▶ Excerpted records
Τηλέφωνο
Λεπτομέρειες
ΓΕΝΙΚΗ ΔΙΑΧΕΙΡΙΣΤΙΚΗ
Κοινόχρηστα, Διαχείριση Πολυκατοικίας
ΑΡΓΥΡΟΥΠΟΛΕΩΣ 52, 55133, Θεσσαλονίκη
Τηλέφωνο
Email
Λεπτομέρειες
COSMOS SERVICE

▶ Problem details
Set every line of the data down again, word for word.

▶ Reply to the exercise
Τηλέφωνο
Λεπτομέρειες
ΓΕΝΙΚΗ ΔΙΑΧΕΙΡΙΣΤΙΚΗ
Κοινόχρηστα, Διαχείριση Πολυκατοικίας
ΑΡΓΥΡΟΥΠΟΛΕΩΣ 52, 55133, Θεσσαλονίκη
Τηλέφωνο
Email
Λεπτομέρειες
COSMOS SERVICE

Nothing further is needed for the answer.